**THE TASK**
The only thing to report is how many lines of the data contain the word "HoltzZoe".

########################################

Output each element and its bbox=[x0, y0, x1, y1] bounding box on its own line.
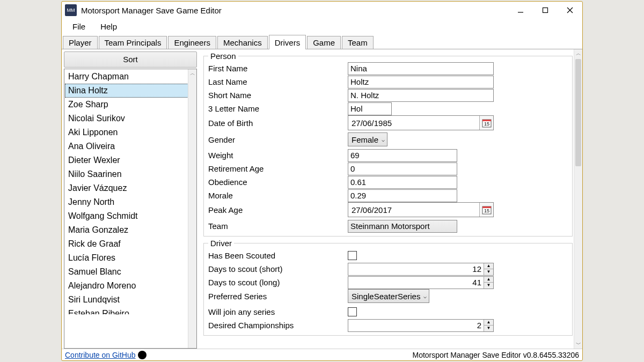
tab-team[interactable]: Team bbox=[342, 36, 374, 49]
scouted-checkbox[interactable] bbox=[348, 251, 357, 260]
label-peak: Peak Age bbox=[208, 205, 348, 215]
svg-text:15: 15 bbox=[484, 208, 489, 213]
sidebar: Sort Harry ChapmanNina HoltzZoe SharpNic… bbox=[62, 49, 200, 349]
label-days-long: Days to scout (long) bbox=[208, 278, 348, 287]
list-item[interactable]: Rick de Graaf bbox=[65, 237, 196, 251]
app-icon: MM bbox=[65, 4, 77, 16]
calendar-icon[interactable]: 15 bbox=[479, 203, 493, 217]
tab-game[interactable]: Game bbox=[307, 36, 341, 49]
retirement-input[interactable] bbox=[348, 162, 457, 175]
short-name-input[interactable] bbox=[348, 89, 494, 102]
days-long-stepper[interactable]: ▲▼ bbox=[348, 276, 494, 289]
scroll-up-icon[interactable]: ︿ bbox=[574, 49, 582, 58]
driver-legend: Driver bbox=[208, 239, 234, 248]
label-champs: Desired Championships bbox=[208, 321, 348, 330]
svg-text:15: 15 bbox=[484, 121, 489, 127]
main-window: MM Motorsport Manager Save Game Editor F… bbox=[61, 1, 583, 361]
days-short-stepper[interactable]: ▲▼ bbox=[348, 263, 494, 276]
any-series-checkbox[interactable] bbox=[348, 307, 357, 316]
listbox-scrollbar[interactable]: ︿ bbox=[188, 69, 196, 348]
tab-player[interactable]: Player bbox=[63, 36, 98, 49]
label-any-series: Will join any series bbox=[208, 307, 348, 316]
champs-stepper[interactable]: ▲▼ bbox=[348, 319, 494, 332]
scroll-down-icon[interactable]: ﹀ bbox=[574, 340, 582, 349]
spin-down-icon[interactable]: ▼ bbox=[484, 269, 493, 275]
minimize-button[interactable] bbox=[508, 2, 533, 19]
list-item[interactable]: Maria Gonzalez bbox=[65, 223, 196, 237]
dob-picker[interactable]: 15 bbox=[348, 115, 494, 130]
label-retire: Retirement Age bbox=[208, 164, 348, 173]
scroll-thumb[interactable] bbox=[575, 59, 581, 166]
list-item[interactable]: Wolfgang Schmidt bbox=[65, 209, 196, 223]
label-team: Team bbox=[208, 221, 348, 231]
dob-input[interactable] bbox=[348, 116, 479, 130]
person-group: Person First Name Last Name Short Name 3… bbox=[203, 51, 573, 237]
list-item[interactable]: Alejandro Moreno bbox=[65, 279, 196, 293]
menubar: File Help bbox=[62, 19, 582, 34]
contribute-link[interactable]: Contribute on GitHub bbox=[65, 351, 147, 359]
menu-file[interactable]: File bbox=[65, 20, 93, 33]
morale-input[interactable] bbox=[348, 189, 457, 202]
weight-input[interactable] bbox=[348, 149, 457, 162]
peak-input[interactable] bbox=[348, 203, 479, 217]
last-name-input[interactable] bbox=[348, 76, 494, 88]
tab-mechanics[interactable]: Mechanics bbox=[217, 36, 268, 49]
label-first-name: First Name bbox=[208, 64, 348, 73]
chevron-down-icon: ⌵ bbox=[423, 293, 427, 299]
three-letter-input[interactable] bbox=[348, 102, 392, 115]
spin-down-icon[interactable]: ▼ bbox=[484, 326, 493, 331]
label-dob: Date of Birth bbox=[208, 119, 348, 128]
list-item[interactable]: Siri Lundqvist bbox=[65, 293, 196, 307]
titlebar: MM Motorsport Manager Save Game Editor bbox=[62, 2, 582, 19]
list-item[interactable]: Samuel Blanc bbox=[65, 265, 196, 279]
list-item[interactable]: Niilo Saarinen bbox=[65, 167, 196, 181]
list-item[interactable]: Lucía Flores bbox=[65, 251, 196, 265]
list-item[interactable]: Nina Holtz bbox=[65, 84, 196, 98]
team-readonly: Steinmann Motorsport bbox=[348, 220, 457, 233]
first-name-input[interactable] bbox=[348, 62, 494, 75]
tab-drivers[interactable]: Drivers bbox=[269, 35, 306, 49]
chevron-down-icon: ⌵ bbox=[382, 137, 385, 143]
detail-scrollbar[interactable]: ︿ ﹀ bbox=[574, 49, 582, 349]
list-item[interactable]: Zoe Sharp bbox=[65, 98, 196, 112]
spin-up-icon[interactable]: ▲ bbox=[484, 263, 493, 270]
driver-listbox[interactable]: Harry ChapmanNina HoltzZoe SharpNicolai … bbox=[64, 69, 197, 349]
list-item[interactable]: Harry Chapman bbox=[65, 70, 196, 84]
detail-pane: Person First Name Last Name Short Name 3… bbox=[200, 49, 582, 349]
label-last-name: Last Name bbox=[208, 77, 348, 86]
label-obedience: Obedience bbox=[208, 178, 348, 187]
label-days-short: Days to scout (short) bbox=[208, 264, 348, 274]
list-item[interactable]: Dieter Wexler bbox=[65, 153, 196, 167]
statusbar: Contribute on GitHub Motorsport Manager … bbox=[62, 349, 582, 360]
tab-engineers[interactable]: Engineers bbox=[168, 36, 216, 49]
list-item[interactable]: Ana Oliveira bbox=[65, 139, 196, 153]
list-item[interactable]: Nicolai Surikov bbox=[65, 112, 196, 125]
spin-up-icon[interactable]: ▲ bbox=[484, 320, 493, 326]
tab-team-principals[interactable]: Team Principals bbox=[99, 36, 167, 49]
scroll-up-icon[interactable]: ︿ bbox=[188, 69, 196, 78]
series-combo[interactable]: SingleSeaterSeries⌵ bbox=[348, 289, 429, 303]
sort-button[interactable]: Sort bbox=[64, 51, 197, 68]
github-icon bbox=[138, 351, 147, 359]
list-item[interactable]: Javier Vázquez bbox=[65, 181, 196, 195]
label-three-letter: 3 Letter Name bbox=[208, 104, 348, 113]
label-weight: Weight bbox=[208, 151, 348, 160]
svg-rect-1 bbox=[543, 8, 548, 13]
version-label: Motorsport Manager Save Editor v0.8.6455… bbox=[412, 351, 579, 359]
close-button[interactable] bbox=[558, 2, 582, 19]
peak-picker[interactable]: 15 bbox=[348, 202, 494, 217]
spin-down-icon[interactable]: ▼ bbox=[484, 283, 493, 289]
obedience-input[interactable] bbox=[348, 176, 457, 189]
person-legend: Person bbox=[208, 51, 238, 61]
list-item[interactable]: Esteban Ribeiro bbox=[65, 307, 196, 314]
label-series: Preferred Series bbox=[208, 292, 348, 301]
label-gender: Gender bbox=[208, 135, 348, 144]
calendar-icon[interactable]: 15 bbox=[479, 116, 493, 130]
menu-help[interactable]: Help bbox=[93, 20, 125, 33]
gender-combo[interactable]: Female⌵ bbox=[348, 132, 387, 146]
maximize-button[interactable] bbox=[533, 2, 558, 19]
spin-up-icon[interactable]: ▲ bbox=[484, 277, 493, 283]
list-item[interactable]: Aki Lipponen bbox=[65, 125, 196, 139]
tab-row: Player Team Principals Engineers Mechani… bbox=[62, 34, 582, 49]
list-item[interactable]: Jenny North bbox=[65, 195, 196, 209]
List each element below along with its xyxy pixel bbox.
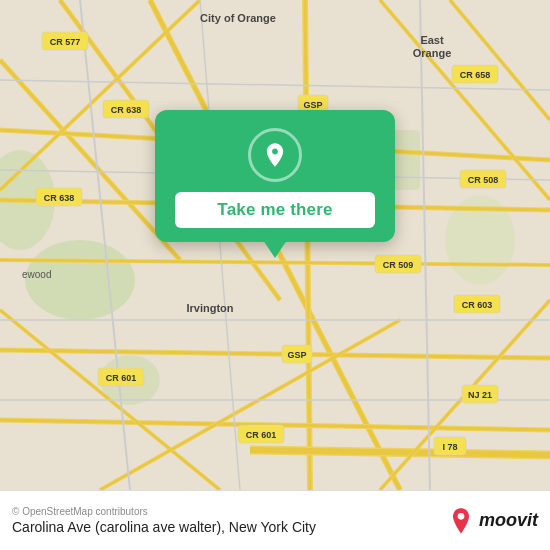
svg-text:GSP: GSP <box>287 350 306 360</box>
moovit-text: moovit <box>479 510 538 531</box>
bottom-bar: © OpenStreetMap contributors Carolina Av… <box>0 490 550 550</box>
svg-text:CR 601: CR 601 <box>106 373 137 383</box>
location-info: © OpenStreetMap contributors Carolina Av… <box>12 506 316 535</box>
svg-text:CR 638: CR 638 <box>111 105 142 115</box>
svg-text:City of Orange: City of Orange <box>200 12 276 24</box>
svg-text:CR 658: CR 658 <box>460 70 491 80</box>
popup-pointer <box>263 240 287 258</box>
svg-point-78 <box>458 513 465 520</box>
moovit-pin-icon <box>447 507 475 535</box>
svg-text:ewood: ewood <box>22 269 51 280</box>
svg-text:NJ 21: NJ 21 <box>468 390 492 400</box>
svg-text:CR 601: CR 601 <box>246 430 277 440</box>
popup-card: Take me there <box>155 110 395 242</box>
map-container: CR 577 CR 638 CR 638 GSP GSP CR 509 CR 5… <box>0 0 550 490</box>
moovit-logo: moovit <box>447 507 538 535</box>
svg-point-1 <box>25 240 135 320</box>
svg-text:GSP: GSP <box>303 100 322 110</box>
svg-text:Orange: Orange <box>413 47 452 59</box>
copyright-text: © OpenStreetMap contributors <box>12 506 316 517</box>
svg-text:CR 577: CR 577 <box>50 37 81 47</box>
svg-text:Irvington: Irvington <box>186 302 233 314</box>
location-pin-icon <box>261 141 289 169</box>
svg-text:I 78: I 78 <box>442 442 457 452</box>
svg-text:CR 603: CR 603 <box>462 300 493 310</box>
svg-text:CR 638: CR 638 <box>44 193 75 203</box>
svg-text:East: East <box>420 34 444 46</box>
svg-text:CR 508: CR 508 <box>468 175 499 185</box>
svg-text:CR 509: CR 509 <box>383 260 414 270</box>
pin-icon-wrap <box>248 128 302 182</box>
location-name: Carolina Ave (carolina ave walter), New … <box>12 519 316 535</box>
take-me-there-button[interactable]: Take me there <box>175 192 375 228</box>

########################################

**TASK OUTPUT**
2